Influential Blairite think tank the Fabian Society will this Wednesday publish a strongly-worded report calling for the end of self-regulation by solicitors and barristers.

The report, coming amidst growing moves to scrap the Law Society's control of complaints handling, is a devastating attack on self regulation by both professions and is sure to increase the pressure on the Office for the Supervision of Solicitors (OSS).

Written by a solicitor from trade union firm Thompsons, Arun Arora, and Andrew Francis, a researcher at University of Glamorgan's law school, the report states: “In modern Britain, the rights of any profession to both represent and regulate its members are outmoded, outdated and outweighed by the need for consumer protection and confidence within the legal system.”

The justification for self-regulation, it argues, is that it allows the profession freedom to work in its clients' interest.

But the report says this “public service rhetoric” is an excuse for the profession to “legitimise its independence from government”. It says self-regulation secures the profession “significant market advantages” when solicitors are already in a position of power over their clients when it comes to a complaint since they know the legal system.

Highlighting the soaring number of complaints against solicitors – the existence of which was first revealed by The Lawyer – it attacks the OSS' explanation of “increasing consumer awareness”, as flimsy.

“An alternative and more obvious explanation is that lawyers are failing their clients,” it argues, making an overhaul of the complaints system more urgent.

It also attacks barristers for maintaining their immunity to negligence claims and for creating a new complaints body which is dependent on the Bar Council and has “minimal” lay member involvement.

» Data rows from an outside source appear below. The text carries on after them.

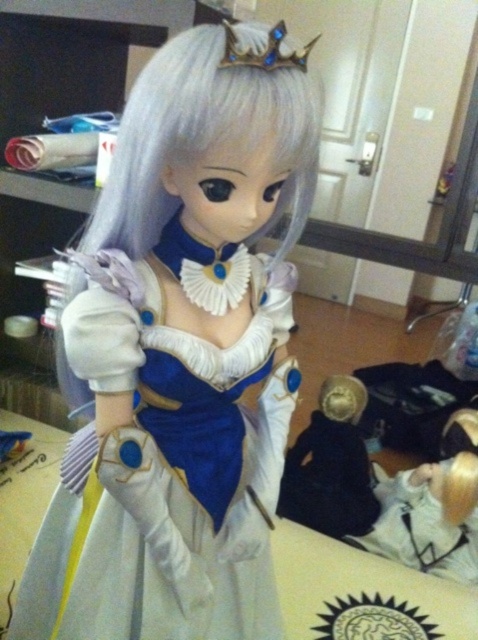 Question: Is satin white dress at center above black matte doll at lower right?

Choices:
 (A) yes
 (B) no

Answer: (A)

Question: Which of the following is the closest to the observer?

Choices:
 (A) satin white dress at center
 (B) black matte doll at lower right

Answer: (A)

Question: Which point is farther from the camera taking this photo?

Choices:
 (A) (362, 477)
 (B) (252, 262)

Answer: (A)

Question: Can you confirm if satin white dress at center is bigger than black matte doll at lower right?

Choices:
 (A) no
 (B) yes

Answer: (B)

Question: Can you confirm if satin white dress at center is smaller than black matte doll at lower right?

Choices:
 (A) no
 (B) yes

Answer: (A) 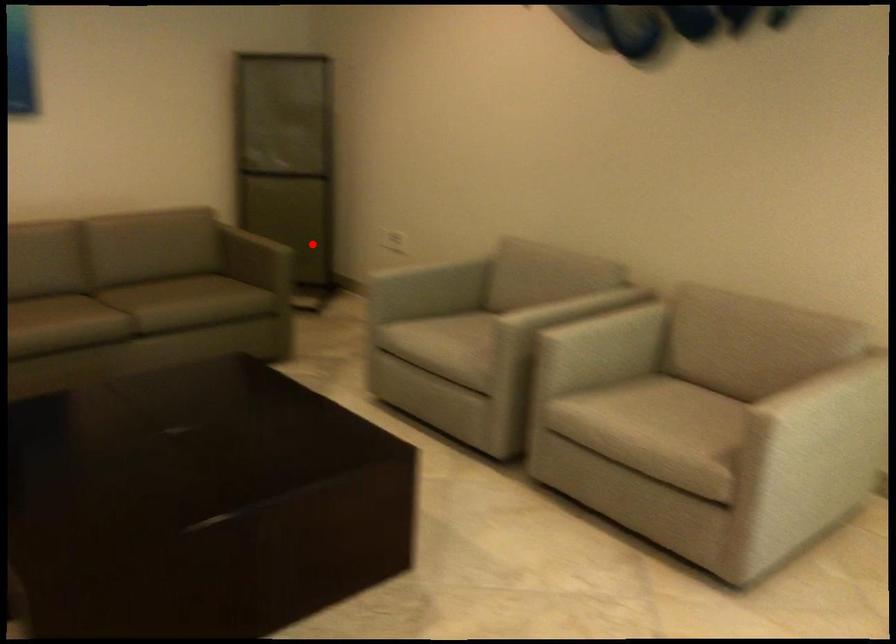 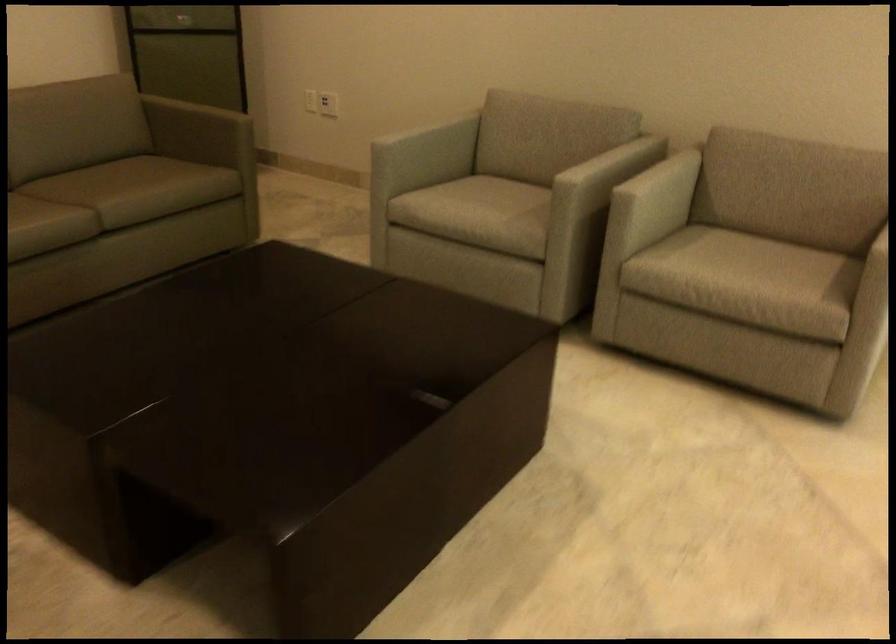 Find the pixel in the second image that matches the highlighted location in the first image.

(227, 114) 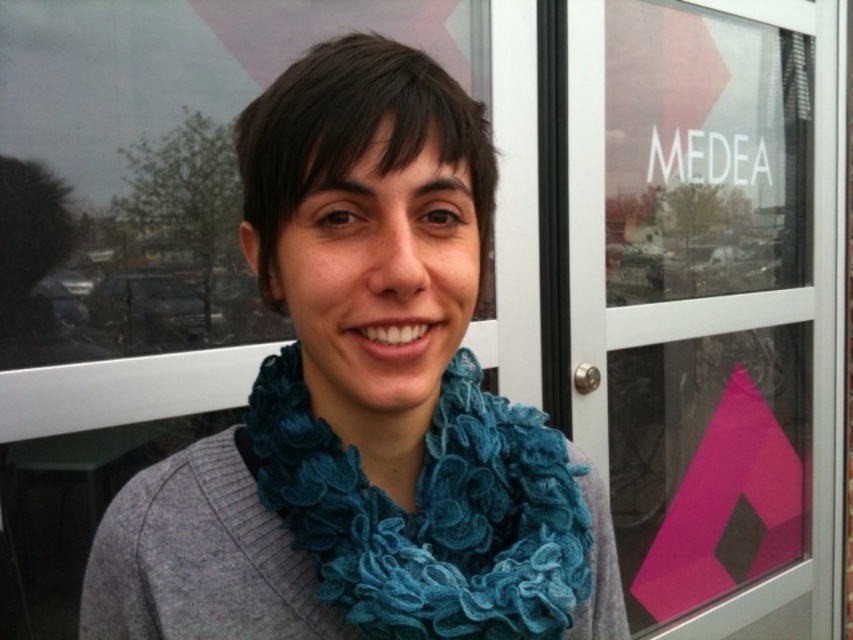 You are a fashion stylist trying to determine the layering of scarves for a client. Given the image, which scarf is visible on top when looking at the blue knitted scarf at center and the teal knitted scarf at center?

The blue knitted scarf at center is visible on top because it is in front of the teal knitted scarf at center.

You are trying to enter through the door shown in the image. The pink matte screen door at upper center is partially open. Can you fit through the opening if you are wearing the teal knitted scarf at center?

The pink matte screen door at upper center is larger than the teal knitted scarf at center, so yes, you can fit through the opening while wearing the teal knitted scarf at center.

You are a fashion designer observing the person in the image. You need to decide which scarf to recommend for a photoshoot that requires a more prominent accessory. Which one should you choose between the blue knitted scarf at center and the teal knitted scarf at center?

The blue knitted scarf at center has a larger size compared to the teal knitted scarf at center, so it would be more prominent and suitable for the photoshoot.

It suggests an independent regulator modelled on the doctors' complaints body, the General Medical Council, but with a majority of lay people, or on the legal services ombudsman, with expanded support staff.

It says the new solicitors' regulatory body should take over the issuing of practice certificates and donate a proportion of its income to the Law Society, which should become a purely representative body.

The Law Society has been dogged by calls for it to be stripped of its self-regulatory powers in recent years.

The Government has already decided to take the regulation of solicitor financial advisers out of the society's hands, and the Home Office has threatened to set up an independent body to regulate immigration advisers.

Several MPs have been lobbying for the OSS to be scrapped, and it is on the shortlist to be investigated by the Home Affairs Committee.

However, the Government, the Legal Services Ombudsman and the National Consumer Council have all said the OSS should be given more time to improve its record.